Tübingen AI Center, University of Tübingen, Tübingen, Germany.
Department of Applied Mathematics, University of Twente, Enschede, The Netherlands.
Sci Rep. 2023 Jan 24;13(1):1309. doi: 10.1038/s41598-023-27672-7.
In this work, we ask for and answer what makes classical temporal-difference reinforcement learning with [Formula: see text]-greedy strategies cooperative. Cooperating in social dilemma situations is vital for animals, humans, and machines. While evolutionary theory revealed a range of mechanisms promoting cooperation, the conditions under which agents learn to cooperate are contested. Here, we demonstrate which and how individual elements of the multi-agent learning setting lead to cooperation. We use the iterated Prisoner's dilemma with one-period memory as a testbed. Each of the two learning agents learns a strategy that conditions the following action choices on both agents' action choices of the last round. We find that next to a high caring for future rewards, a low exploration rate, and a small learning rate, it is primarily intrinsic stochastic fluctuations of the reinforcement learning process which double the final rate of cooperation to up to 80%. Thus, inherent noise is not a necessary evil of the iterative learning process. It is a critical asset for the learning of cooperation. However, we also point out the trade-off between a high likelihood of cooperative behavior and achieving this in a reasonable amount of time. Our findings are relevant for purposefully designing cooperative algorithms and regulating undesired collusive effects.
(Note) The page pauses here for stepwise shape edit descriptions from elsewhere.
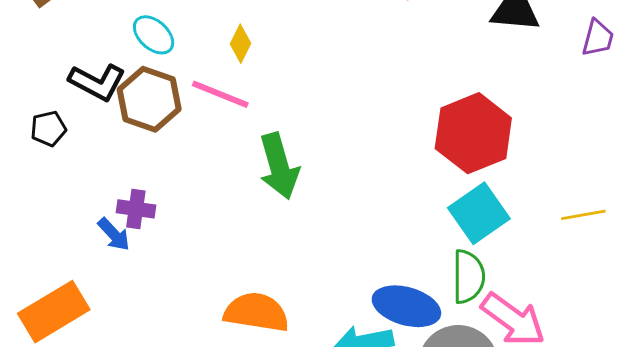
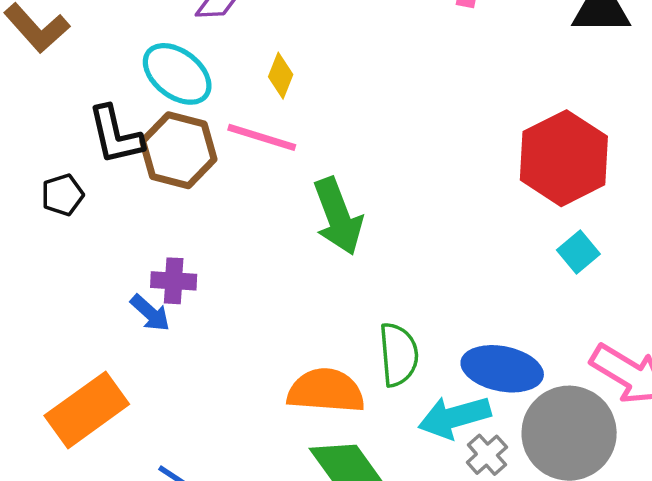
cyan ellipse: (154, 35) -> (177, 74), size x1.4
black L-shape: (97, 82) -> (115, 135), turned 54
cyan square: (479, 213) -> (578, 252), size x0.6
green semicircle: (468, 277) -> (399, 355), moved

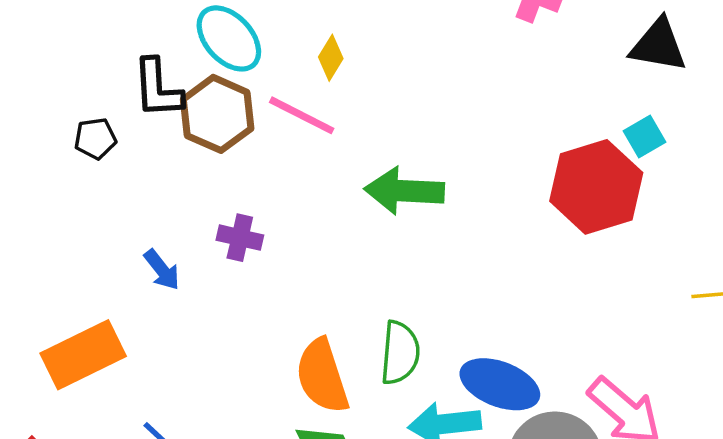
green arrow: (338, 216) -> (404, 191), moved, turned 104
cyan square: (578, 252) -> (645, 137), moved
purple cross: (174, 281) -> (240, 238), moved
orange semicircle: (326, 391) -> (322, 376), turned -122

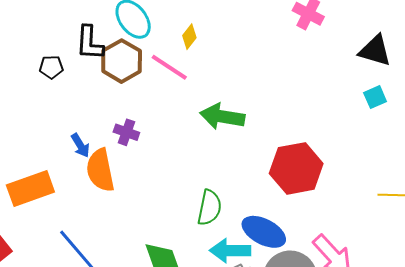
cyan square: (645, 137) -> (375, 97), moved
red hexagon: (596, 187) -> (296, 168), moved
orange semicircle: (322, 376) -> (100, 170), moved

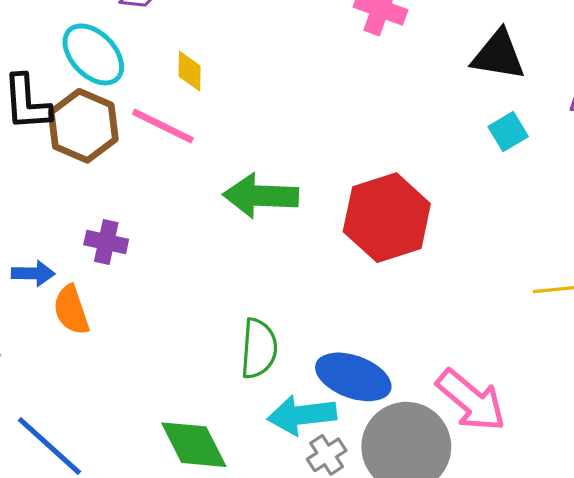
yellow diamond: (189, 37) -> (190, 71), turned -30
blue arrow: (80, 145) -> (33, 273), turned -50
red hexagon: (296, 168) -> (387, 218), moved
orange semicircle: (100, 170) -> (71, 310), size x0.7

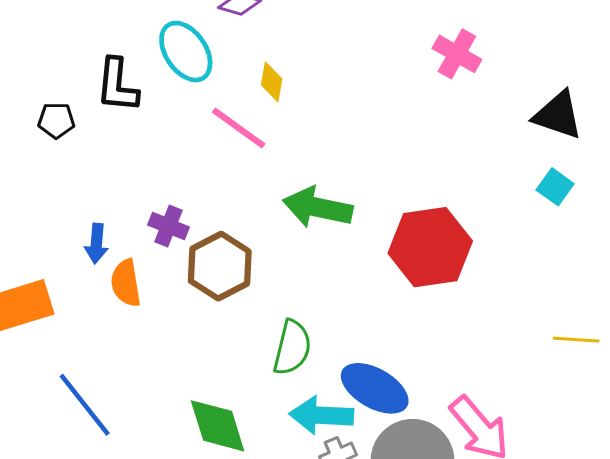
brown hexagon: (83, 126) -> (220, 266), moved
cyan square: (508, 132) -> (555, 187), turned -33
blue arrow: (33, 273) -> (96, 243), turned 84

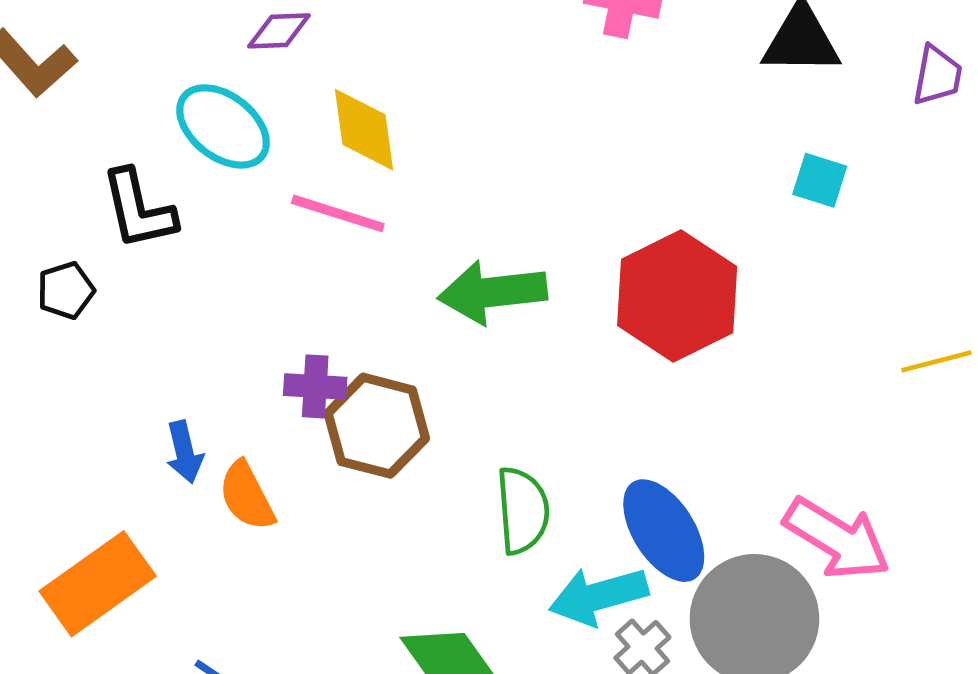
yellow diamond: (272, 82) -> (364, 130), size x1.5
cyan square: (555, 187) -> (820, 180), moved
purple cross: (169, 226) -> (315, 386), moved
blue ellipse: (375, 388) -> (664, 531), turned 46

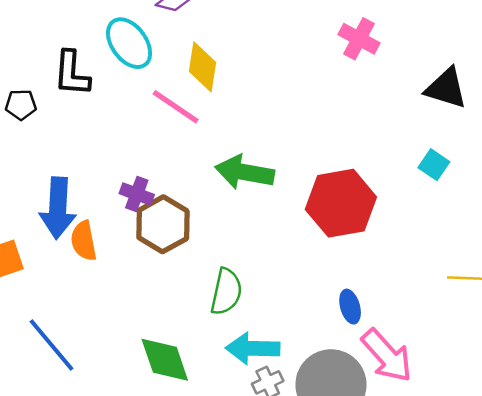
blue arrow: (184, 452) -> (58, 208), size x1.8
blue ellipse: (664, 531) -> (350, 307), moved, size x0.6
在这项工作中,我们提出并回答了是什么使得具有[公式:见文本]-贪婪策略的经典时间差分强化学习具有合作性。在社会困境情况下的合作对动物、人类和机器来说都是至关重要的。虽然进化理论揭示了一系列促进合作的机制,但学习合作的条件仍存在争议。在这里,我们展示了多智能体学习环境中的哪些因素以及如何导致合作。我们使用具有单周期记忆的迭代囚徒困境作为测试平台。两个学习代理中的每一个都学习一种策略,该策略根据上一轮两个代理的动作选择来条件化后续动作选择。我们发现,除了对未来奖励的高度关注、低探索率和小学习率外,强化学习过程中的内在随机波动主要将最终合作率提高到 80%。因此,内在噪声不是迭代学习过程的必要之恶。它是学习合作的关键资产。然而,我们也指出了在实现合作行为的高可能性和在合理的时间内实现这一目标之间的权衡。我们的发现对于有目的地设计合作算法和调节不良的勾结效应具有重要意义。